The task calls for every entry to be printed word for word, without the images.

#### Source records
════
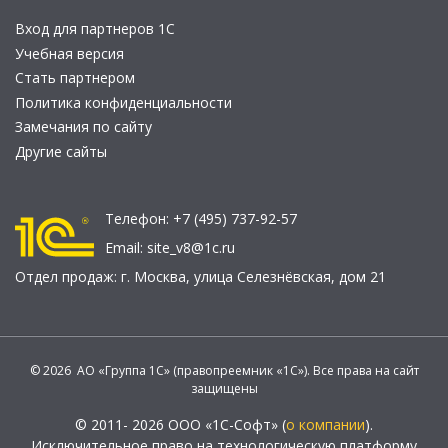
Вход для партнеров 1С
Учебная версия
Стать партнером
Политика конфиденциальности
Замечания по сайту
Другие сайты
Телефон:
+7 (495) 737-92-57
Email:
site_v8@1c.ru
Отдел продаж:
г. Москва
,
улица Селезнёвская, дом 21
© 2026 АО «Группа 1С» (правопреемник «1С»). Все права на сайт
защищены
© 2011- 2026 ООО «1С-Софт» (
о компании
).
Исключительное право на технологическую платформу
════
#### Your solution
Вход для партнеров 1С
Учебная версия
Стать партнером
Политика конфиденциальности
Замечания по сайту
Другие сайты
Телефон:
+7 (495) 737-92-57
Email:
site_v8@1c.ru
Отдел продаж:
г. Москва
,
улица Селезнёвская, дом 21
© 2026 АО «Группа 1С» (правопреемник «1С»). Все права на сайт
защищены
© 2011- 2026 ООО «1С-Софт» (
о компании
).
Исключительное право на технологическую платформу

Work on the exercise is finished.